Jena 6 Teen Off House Arrest, Headed To NY
The youngest "Jena Six" defendant has been released from house arrest in the central Louisiana town to live with an attorney in New York and spend the rest of the summer getting ready for his junior year in high school.
Jesse Ray Beard, 17, was scheduled to leave Louisiana on Thursday evening, attorney David Utter said.
"It's just an effort to get him set up to go to school. All the schools we're looking at require that he pass English 2 to get into 11th grade and play athletics. We've got to get this done. It wasn't happening in Jena," Utter said Thursday.
He told state District Judge Tom Yeager on Wednesday that Beard also will be an intern in the law firm where his host, attorney Alan Howard, works, and will train for football and participate in a local high school's football camp.
Beard is one of six black Jena High School students accused of beating a white classmate in December 2006. All six originally were charged with attempted murder in a case that drew one of the biggest civil rights demonstrations in years to the central Louisiana town in September 2007. The charges were reduced to aggravated second-degree battery.

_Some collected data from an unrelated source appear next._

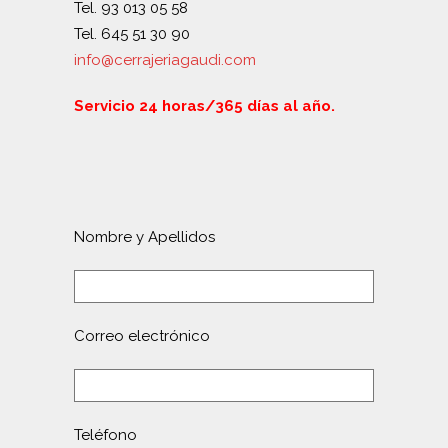
Tel. 93 013 05 58
Tel. 645 51 30 90
info@cerrajeriagaudi.com
Servicio 24 horas/365 días al año.
Nombre y Apellidos
Correo electrónico
Teléfono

Only one defendant, Mychal Bell, has been tried. He originally was convicted on an adult charge of aggravated second-degree battery, but an appeal court overturned the verdict and ordered him tried as a juvenile. He pleaded guilty to a juvenile charge of second-degree battery and is living with a foster family in Monroe.
Utter said Beard has been under house arrest for 16 months for previous juvenile adjudications and for alleged probation violations. He has been allowed to leave his home only for church on Sunday.
Beard was adjudicated last year on charges of simple battery, simple assault and simple criminal damage to property dating as far back as April 2005, when he was 14.
LaSalle Parish Assistant District Attorney Steven Kendrick said the plan amounted to an undeserved vacation.
But Ellen Tuzzolo, senior youth advocate at Juvenile Justice Project Louisiana, testified that Beard is supervising younger relatives while his mother fights cancer, rather than getting the supervision and support he needs.
Jena High Principal Glen Joiner said Beard had received 13 disciplinary actions last school year and was recommended for expulsion, which was later overturned.
Utter said going to New York gives Beard a chance to get the supervision and role models he needs. "He knows with one slip-up, he's going to Jena High next year, or worse - juvenile prison," Utter told the judge.
Yeager said Bell must return to Jena by Aug. 11 so he can start school there on Aug. 14.
Utter said the defense team hopes the judge will let Beard go to school elsewhere. "It is important for him to get a fresh start," he said after the hearing.